Dutch researchers pulled radiomics features -- standardized uptake values (SUV), dissemination features, and sphericity, or the measure of the roundness of tumors, for instance -- in patients with diffuse large B-cell lymphoma who had F-18 FDG PET scans. The group found the additional features significantly improved their ability to identify patients at high risk of relapse.
In the short term, the finding could improve clinical trial designs. In the long-term, it could help identify patients who need new treatments the most, the researchers stated.
"Prediction models using baseline radiomics combined with currently used clinical predictors identify patients at risk of relapse at baseline and significantly improved model performance," wrote Jakoba Eertink of Amsterdam University Medical Center.
Diffuse large B-cell lymphoma is the most common subtype of aggressive non-Hodgkin lymphoma in adults. Studies suggest up to one-third of patients fail to achieve complete remission during first-line treatment or experience relapse.
Maximum intensity projections of patients with high metabolic tumor volume (MTV), low MTV, high dissemination, and low dissemination. Tumor delineations are indicated in red. From left: high MTV and high dissemination, low MTV and high dissemination, high MTV and low dissemination, and low MTV and low dissemination. Image courtesy of the European Journal of Nuclear Medicine and Molecular Imaging.
Current clinical scoring systems, such as the international prognostic index (IPI), fail to identify high-risk patients who need novel treatment approaches the most, according to the authors.
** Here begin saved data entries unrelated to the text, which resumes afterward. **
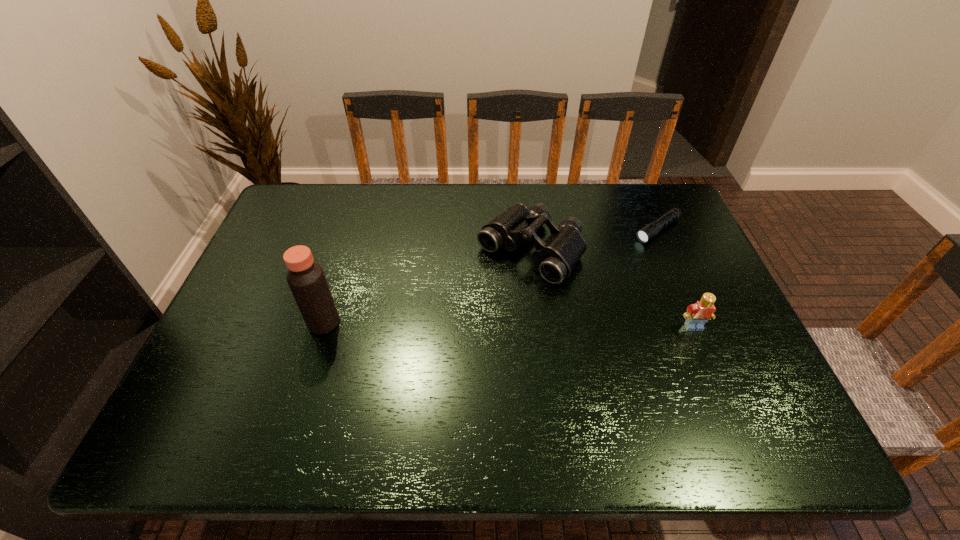 I want to click on vacant area situated 0.200m on the front-facing side of the third object from right to left, so click(453, 327).

Where is `blank space located on the front-facing side of the third object from right to left`? blank space located on the front-facing side of the third object from right to left is located at coordinates (461, 320).

Locate an element on the screen. Image resolution: width=960 pixels, height=540 pixels. vacant space situated 0.130m on the front-facing side of the third object from right to left is located at coordinates [470, 310].

Locate an element on the screen. The height and width of the screenshot is (540, 960). flashlight that is at the far edge is located at coordinates (648, 232).

I want to click on binoculars that is at the far edge, so click(556, 257).

This screenshot has height=540, width=960. Find the location of `Lego that is positioned at the right edge`. Lego that is positioned at the right edge is located at coordinates (697, 314).

Identify the location of flashlight that is at the right edge. The height and width of the screenshot is (540, 960). (648, 232).

You are a GUI agent. You are given a task and a screenshot of the screen. Output one action in this format:
    pyautogui.click(x=<x>, y=<y>)
    Task: Click on the object positioned at the far right corner
    The height and width of the screenshot is (540, 960).
    Given the screenshot: What is the action you would take?
    pyautogui.click(x=648, y=232)

At what (x,y) coordinates should I click in order to perform the action: click on vacant space at the far edge of the desktop. Please return your answer as a coordinate pair (x, y). The width and height of the screenshot is (960, 540). Looking at the image, I should click on (510, 197).

Locate an element on the screen. blank space at the near edge of the desktop is located at coordinates (563, 389). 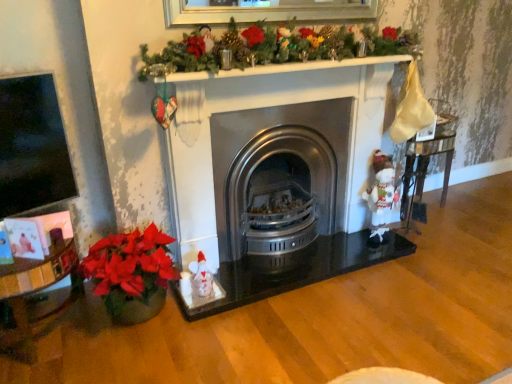 Question: Could you tell me if stainless steel wood burning stove at center is turned towards white plush santa at right?

Choices:
 (A) yes
 (B) no

Answer: (B)

Question: Does stainless steel wood burning stove at center appear on the left side of white plush santa at right?

Choices:
 (A) yes
 (B) no

Answer: (A)

Question: Considering the relative positions of stainless steel wood burning stove at center and white plush santa at right in the image provided, is stainless steel wood burning stove at center to the right of white plush santa at right from the viewer's perspective?

Choices:
 (A) yes
 (B) no

Answer: (B)

Question: Is stainless steel wood burning stove at center turned away from white plush santa at right?

Choices:
 (A) no
 (B) yes

Answer: (A)

Question: Is the position of stainless steel wood burning stove at center more distant than that of white plush santa at right?

Choices:
 (A) no
 (B) yes

Answer: (A)

Question: Considering the positions of stainless steel wood burning stove at center and white plush santa at right in the image, is stainless steel wood burning stove at center bigger or smaller than white plush santa at right?

Choices:
 (A) small
 (B) big

Answer: (B)

Question: From the image's perspective, is stainless steel wood burning stove at center positioned above or below white plush santa at right?

Choices:
 (A) above
 (B) below

Answer: (A)

Question: Is stainless steel wood burning stove at center situated inside white plush santa at right or outside?

Choices:
 (A) inside
 (B) outside

Answer: (B)

Question: From a real-world perspective, is stainless steel wood burning stove at center physically located above or below white plush santa at right?

Choices:
 (A) above
 (B) below

Answer: (A)

Question: Is wooden glossy table at right to the left or to the right of stainless steel wood burning stove at center in the image?

Choices:
 (A) right
 (B) left

Answer: (A)

Question: From the image's perspective, is wooden glossy table at right positioned above or below stainless steel wood burning stove at center?

Choices:
 (A) above
 (B) below

Answer: (A)

Question: Is wooden glossy table at right wider or thinner than stainless steel wood burning stove at center?

Choices:
 (A) wide
 (B) thin

Answer: (B)

Question: From a real-world perspective, is wooden glossy table at right above or below stainless steel wood burning stove at center?

Choices:
 (A) below
 (B) above

Answer: (A)

Question: Is stainless steel wood burning stove at center inside the boundaries of wooden glossy table at right, or outside?

Choices:
 (A) outside
 (B) inside

Answer: (A)

Question: From a real-world perspective, is stainless steel wood burning stove at center positioned above or below wooden glossy table at right?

In this study, the researchers aimed to evaluate the added value of baseline radiomics features in DLBCL patients compared with IPI scores.
The researchers analyzed FDG PET/CT data from 317 newly diagnosed DLBCL patients who received baseline imaging at 58 hospitals as part of a phase III trial of a new monoclonal antibody treatment in 2020. Using a software program, they extracted 490 additional radiomics features from the PET scans, including simple features such as lesion SUV levels and the shape of tumors.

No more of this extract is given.